By Maria Kalamatas | May 7, 2025
Lagos, NIGERIA —
As trade volumes surge across West Africa’s emerging markets, major ports from Lagos to Abidjan are struggling to keep pace, creating a container bottleneck that is reshaping regional maritime logistics—and forcing global carriers to recalibrate.
The Port of Lagos, one of the region’s busiest, recorded a 19% increase in container throughput in Q1 2025, according to data from the Nigerian Ports Authority. Yet vessel dwell times have nearly doubled, now averaging 12 days per call, due largely to capacity constraints and customs processing delays.
“We’re watching growth outstrip infrastructure in real time,” said Florence Adewale, Managing Director of Zenith Maritime Logistics. “The volume is there, but the ecosystem isn’t ready.”

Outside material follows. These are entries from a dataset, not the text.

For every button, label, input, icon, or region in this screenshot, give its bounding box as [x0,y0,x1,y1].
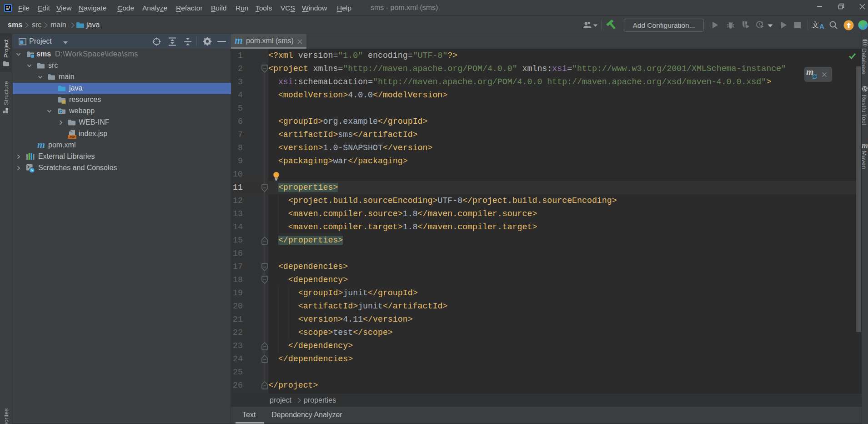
svg-text:IJ: IJ [6,6,10,10]
svg-text:JSP: JSP [69,136,75,139]
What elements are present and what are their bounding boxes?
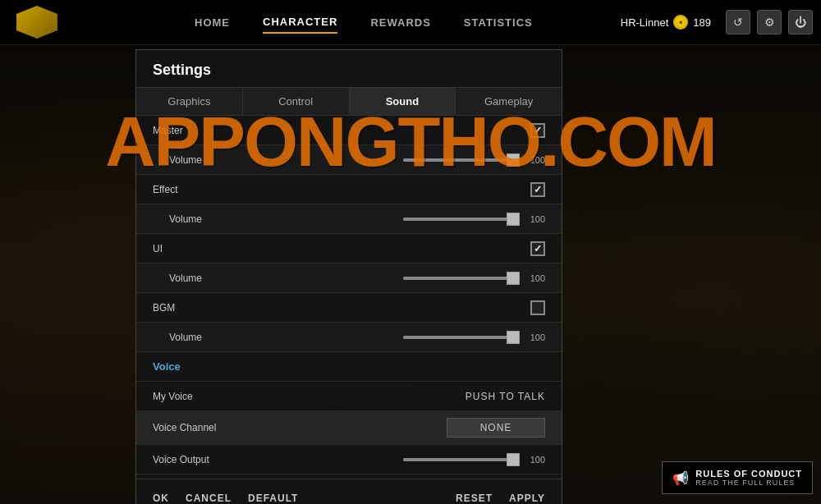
sound-settings-content: Master Volume 100 Effect Volume xyxy=(136,116,562,474)
bottom-right-buttons: RESET APPLY xyxy=(456,489,545,504)
voice-slider-fill xyxy=(403,458,518,461)
effect-slider-thumb[interactable] xyxy=(507,213,520,226)
settings-panel: Settings Graphics Control Sound Gameplay… xyxy=(135,49,562,504)
master-slider-fill xyxy=(403,158,518,162)
settings-title: Settings xyxy=(136,50,562,88)
effect-volume-value: 100 xyxy=(525,214,545,224)
reset-button[interactable]: RESET xyxy=(456,489,493,504)
master-volume-row: Volume 100 xyxy=(136,145,562,175)
topbar: HOME CHARACTER REWARDS STATISTICS HR-Lin… xyxy=(0,0,821,45)
rules-main-text: RULES OF CONDUCT xyxy=(695,469,802,479)
effect-row: Effect xyxy=(136,175,562,204)
settings-tabs: Graphics Control Sound Gameplay xyxy=(136,88,562,116)
voice-output-slider[interactable]: 100 xyxy=(403,455,545,465)
ui-slider-fill xyxy=(403,277,518,280)
effect-checkbox[interactable] xyxy=(530,182,545,197)
voice-section-label: Voice xyxy=(153,360,545,373)
topbar-right: HR-Linnet ● 189 ↺ ⚙ ⏻ xyxy=(621,10,813,34)
voice-output-row: Voice Output 100 xyxy=(136,445,562,474)
bgm-volume-row: Volume 100 xyxy=(136,323,562,352)
default-button[interactable]: DEFAULT xyxy=(248,489,298,504)
tab-sound[interactable]: Sound xyxy=(350,88,456,115)
ui-slider-track xyxy=(403,277,518,280)
ui-volume-label: Volume xyxy=(169,273,403,284)
game-logo xyxy=(16,6,57,39)
settings-bottom-bar: OK CANCEL DEFAULT RESET APPLY xyxy=(136,479,562,504)
voice-section-header: Voice xyxy=(136,352,562,382)
coin-icon: ● xyxy=(673,15,688,30)
voice-slider-track xyxy=(403,458,518,461)
nav-statistics[interactable]: STATISTICS xyxy=(464,12,533,33)
voice-channel-row: Voice Channel NONE xyxy=(136,411,562,445)
tab-graphics[interactable]: Graphics xyxy=(136,88,243,115)
bgm-volume-label: Volume xyxy=(169,332,403,343)
user-info: HR-Linnet ● 189 xyxy=(621,15,711,30)
ui-label: UI xyxy=(153,243,530,254)
cancel-button[interactable]: CANCEL xyxy=(186,489,232,504)
username: HR-Linnet xyxy=(621,16,669,29)
master-volume-slider[interactable]: 100 xyxy=(403,155,545,165)
master-volume-label: Volume xyxy=(169,154,403,166)
coin-count: 189 xyxy=(693,16,711,29)
tab-gameplay[interactable]: Gameplay xyxy=(456,88,562,115)
master-volume-value: 100 xyxy=(525,155,545,165)
rules-sub-text: READ THE FULL RULES xyxy=(695,479,802,487)
my-voice-row: My Voice PUSH TO TALK xyxy=(136,382,562,411)
nav-home[interactable]: HOME xyxy=(195,12,230,33)
nav-character[interactable]: CHARACTER xyxy=(263,11,337,34)
master-checkbox[interactable] xyxy=(530,123,545,138)
ui-checkbox[interactable] xyxy=(530,241,545,256)
tab-control[interactable]: Control xyxy=(243,88,350,115)
refresh-button[interactable]: ↺ xyxy=(726,10,750,34)
push-to-talk-button[interactable]: PUSH TO TALK xyxy=(466,391,545,402)
master-label: Master xyxy=(153,125,530,136)
effect-volume-slider[interactable]: 100 xyxy=(403,214,545,224)
bgm-slider-track xyxy=(403,336,518,339)
effect-label: Effect xyxy=(153,184,530,195)
rules-banner[interactable]: 📢 RULES OF CONDUCT READ THE FULL RULES xyxy=(662,461,813,494)
voice-output-label: Voice Output xyxy=(153,454,403,465)
bgm-checkbox[interactable] xyxy=(530,300,545,315)
main-nav: HOME CHARACTER REWARDS STATISTICS xyxy=(195,11,533,34)
voice-channel-label: Voice Channel xyxy=(153,422,447,433)
ui-slider-thumb[interactable] xyxy=(507,272,520,285)
voice-channel-dropdown[interactable]: NONE xyxy=(447,418,545,438)
master-row: Master xyxy=(136,116,562,145)
nav-rewards[interactable]: REWARDS xyxy=(370,12,430,33)
effect-slider-track xyxy=(403,218,518,221)
master-slider-thumb[interactable] xyxy=(507,153,520,167)
bgm-row: BGM xyxy=(136,293,562,323)
bgm-volume-value: 100 xyxy=(525,332,545,342)
voice-slider-thumb[interactable] xyxy=(507,453,520,466)
ui-volume-row: Volume 100 xyxy=(136,263,562,293)
bottom-left-buttons: OK CANCEL DEFAULT xyxy=(153,489,298,504)
my-voice-label: My Voice xyxy=(153,391,466,402)
settings-button[interactable]: ⚙ xyxy=(757,10,782,34)
effect-volume-label: Volume xyxy=(169,213,403,225)
ui-row: UI xyxy=(136,234,562,263)
ui-volume-value: 100 xyxy=(525,273,545,283)
bgm-slider-fill xyxy=(403,336,518,339)
ok-button[interactable]: OK xyxy=(153,489,169,504)
bgm-volume-slider[interactable]: 100 xyxy=(403,332,545,342)
rules-text: RULES OF CONDUCT READ THE FULL RULES xyxy=(695,469,802,487)
power-button[interactable]: ⏻ xyxy=(788,10,813,34)
bgm-label: BGM xyxy=(153,302,530,314)
apply-button[interactable]: APPLY xyxy=(509,489,545,504)
master-slider-track xyxy=(403,158,518,162)
bgm-slider-thumb[interactable] xyxy=(507,331,520,344)
effect-volume-row: Volume 100 xyxy=(136,204,562,234)
speaker-icon: 📢 xyxy=(672,470,689,486)
ui-volume-slider[interactable]: 100 xyxy=(403,273,545,283)
voice-output-value: 100 xyxy=(525,455,545,465)
logo-area xyxy=(8,6,107,39)
effect-slider-fill xyxy=(403,218,518,221)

Shipping lines reroute, add surcharges
In response, shipping majors including MSC and Hapag-Lloyd have implemented congestion surcharges of up to $450 per TEU on inbound cargo bound for Lagos and Tema. Several have rerouted vessels to avoid backlogs entirely, favoring secondary ports like Kribi (Cameroon) and San Pedro (Côte d’Ivoire).
“We now treat West Africa like a high-variability zone,” noted Javier Montoya, Regional Route Planner at BlueWave Ocean Lines. “Every week we reassess calls based on customs clearance rates, gate congestion, and road access.”
Inland logistics under pressure
It’s not just the ports. Inland haulage, already impacted by fuel price volatility and weak road infrastructure, is compounding the crisis. Shippers are reporting delivery lags of up to 10 days for container movement between port and warehouse.
“The moment your container lands, the real wait begins,” said Bernard Koffi, Warehouse Director at GlobalAgri Côte d’Ivoire. “We’ve had reefer units expire in port because trucks simply couldn’t reach us on time.”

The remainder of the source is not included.